Motor tunggangan pun berubah. Supra X yang telah menemani selama 4 tahun masa kuliah digantikan oleh Pulsar 180 cc. Sempat orangtua bertanya,
"Kenapa tidak mobil? Lebih bergengsi, nyaman dan aman."
"Gak ah, sudah terlanjur cinta dengan motor" jawab saya
Kecintaan pada motor memang mendarah daging. Bahkan hingga saat ini, saya belum bisa mengendarai mobil dengan alasan simpel. Masih nyaman dengan bermotor. Padahal jika dibandingkan mobil, motor adalah moda kendaraan yang jauh lebih inferior. Panas, debu, polusi, tidak nyaman, hanya muat dua orang, cenderung dipandang kelas menengah dan kelemahan-kelemahan lainnya. Tapi tidak ada yang bisa (belum) menggantikan motor dihati saya.
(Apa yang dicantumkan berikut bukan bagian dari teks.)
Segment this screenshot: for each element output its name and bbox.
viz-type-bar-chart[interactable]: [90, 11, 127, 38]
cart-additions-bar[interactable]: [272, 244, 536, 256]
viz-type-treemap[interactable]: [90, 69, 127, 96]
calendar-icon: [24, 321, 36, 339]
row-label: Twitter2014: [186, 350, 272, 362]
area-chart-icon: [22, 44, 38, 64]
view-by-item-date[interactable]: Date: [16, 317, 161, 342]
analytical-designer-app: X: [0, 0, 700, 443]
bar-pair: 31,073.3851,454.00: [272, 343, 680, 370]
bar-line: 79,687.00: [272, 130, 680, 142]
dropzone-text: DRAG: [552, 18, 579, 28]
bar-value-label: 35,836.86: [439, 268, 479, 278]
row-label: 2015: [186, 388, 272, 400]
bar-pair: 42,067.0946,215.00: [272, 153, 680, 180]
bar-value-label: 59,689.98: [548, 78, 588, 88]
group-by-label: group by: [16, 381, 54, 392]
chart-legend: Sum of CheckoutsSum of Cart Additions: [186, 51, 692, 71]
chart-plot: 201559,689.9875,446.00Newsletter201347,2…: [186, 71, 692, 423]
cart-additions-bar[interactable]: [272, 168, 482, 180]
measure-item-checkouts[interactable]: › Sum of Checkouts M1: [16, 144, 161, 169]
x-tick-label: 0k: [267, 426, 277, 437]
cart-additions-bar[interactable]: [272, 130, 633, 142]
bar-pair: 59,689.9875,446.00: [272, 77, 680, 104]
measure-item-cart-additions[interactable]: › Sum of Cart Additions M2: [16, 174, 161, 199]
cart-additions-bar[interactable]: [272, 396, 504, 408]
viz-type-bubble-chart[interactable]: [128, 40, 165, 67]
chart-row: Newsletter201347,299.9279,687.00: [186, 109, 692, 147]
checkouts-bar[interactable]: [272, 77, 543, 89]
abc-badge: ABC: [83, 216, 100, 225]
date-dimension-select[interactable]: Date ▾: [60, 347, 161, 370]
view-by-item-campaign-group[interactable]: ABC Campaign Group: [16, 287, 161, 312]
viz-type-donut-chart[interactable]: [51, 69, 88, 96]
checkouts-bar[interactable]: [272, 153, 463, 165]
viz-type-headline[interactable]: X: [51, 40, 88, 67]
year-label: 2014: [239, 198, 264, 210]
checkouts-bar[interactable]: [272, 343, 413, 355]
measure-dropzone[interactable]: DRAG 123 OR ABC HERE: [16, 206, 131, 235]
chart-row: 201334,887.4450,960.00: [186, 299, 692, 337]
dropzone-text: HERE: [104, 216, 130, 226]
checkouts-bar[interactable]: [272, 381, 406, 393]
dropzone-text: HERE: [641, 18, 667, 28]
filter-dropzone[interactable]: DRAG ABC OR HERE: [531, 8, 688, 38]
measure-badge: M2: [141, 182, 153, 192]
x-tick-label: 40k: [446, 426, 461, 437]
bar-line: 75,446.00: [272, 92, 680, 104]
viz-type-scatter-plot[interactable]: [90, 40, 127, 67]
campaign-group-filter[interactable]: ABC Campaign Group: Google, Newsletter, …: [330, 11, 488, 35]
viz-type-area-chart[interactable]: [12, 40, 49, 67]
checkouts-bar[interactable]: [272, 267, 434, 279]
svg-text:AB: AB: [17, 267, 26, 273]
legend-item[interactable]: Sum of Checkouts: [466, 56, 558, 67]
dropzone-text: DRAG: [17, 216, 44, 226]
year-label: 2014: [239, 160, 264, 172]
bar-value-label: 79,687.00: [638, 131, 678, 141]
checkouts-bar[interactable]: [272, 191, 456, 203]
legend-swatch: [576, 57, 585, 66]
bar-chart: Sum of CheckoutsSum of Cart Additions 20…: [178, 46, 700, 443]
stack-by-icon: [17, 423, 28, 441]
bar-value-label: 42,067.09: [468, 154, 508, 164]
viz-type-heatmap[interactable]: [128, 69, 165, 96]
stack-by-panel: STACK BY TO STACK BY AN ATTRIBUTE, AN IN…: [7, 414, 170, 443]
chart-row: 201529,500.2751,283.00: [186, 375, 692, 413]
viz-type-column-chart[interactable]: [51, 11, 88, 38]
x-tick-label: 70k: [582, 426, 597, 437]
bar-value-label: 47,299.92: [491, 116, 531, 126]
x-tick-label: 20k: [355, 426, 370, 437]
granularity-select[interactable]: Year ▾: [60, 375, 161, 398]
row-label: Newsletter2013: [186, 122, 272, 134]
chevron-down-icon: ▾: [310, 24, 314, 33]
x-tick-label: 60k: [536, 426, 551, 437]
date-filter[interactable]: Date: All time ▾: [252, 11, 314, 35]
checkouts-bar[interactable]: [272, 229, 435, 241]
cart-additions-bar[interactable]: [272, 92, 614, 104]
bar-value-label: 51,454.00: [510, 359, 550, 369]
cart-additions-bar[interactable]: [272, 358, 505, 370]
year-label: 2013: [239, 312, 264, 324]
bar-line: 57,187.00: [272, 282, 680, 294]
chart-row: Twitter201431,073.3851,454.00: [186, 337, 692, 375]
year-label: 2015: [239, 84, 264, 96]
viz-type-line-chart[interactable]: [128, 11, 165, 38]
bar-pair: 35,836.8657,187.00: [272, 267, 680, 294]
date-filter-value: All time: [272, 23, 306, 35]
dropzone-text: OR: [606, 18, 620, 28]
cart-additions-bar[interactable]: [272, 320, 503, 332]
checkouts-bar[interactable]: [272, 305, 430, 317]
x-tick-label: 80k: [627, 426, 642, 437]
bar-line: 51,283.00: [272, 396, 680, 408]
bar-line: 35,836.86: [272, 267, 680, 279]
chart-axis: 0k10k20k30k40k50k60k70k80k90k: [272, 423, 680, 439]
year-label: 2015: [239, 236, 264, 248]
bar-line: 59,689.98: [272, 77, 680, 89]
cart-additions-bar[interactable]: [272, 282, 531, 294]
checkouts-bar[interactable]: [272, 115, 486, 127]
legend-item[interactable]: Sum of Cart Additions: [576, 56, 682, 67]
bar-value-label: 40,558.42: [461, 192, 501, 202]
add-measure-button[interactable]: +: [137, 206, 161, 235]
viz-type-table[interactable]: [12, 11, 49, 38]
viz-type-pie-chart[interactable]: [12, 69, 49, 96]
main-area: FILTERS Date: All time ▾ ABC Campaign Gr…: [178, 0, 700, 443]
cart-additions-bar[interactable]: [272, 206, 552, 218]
Persentuhan saya dengan derasnya angin alam, sempitnya celah jalanan, terpacunya adrenalin, indahnya alam, dan nyamannya kesendirian membawa saya pada perjalanan-perjalanan bodoh lainnya. Sebut saja touring rutin ke Bandung, petualangan ke Sukabumi, perjalanan 3 hari ke Lampung atau yang baru-baru ini. Single touring menuju Jogja. Semua saya lakukan sendiri. Perjalanan-perjalanan yang menurut beberapa orang bodoh, cari masalah, kurang kerjaan dan tidak bermanfaat itu memberikan hikmatnya pada saya, dalam bentuk yang sebenar-benarnya. Jalanan mengajarkan saya tentang keberanian, kekuatan, pantang menyerah, kebangkitan, mimpi, kesederhanaan, tangisan, kemarahan, kekalahan, persahabatan, dan kesendirian. Jalanan pula yang membentuk kepribadian dan harga diri.
Ini bukan cerita tentang kenyamanan. Bukan epik tentang petualangan, ataupun indahnya kebersamaan. Ini adalah kisah tentang keindahan jalanan yang hanya dimengerti oleh mereka yang mau menyambanginya.